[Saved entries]
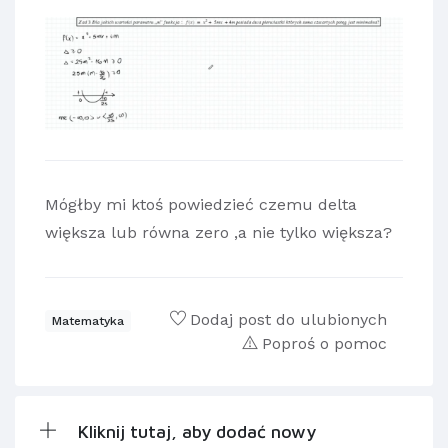
Mógłby mi ktoś powiedzieć czemu delta
większa lub równa zero ,a nie tylko większa?
Dodaj post do ulubionych
Matematyka
Poproś o pomoc
Kliknij tutaj, aby dodać nowy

- [ASSIGNMENT]:
Write out the data above exactly, minus any images.

- [ANSWER BOX]:
Mógłby mi ktoś powiedzieć czemu delta
większa lub równa zero ,a nie tylko większa?
Dodaj post do ulubionych
Matematyka
Poproś o pomoc
Kliknij tutaj, aby dodać nowy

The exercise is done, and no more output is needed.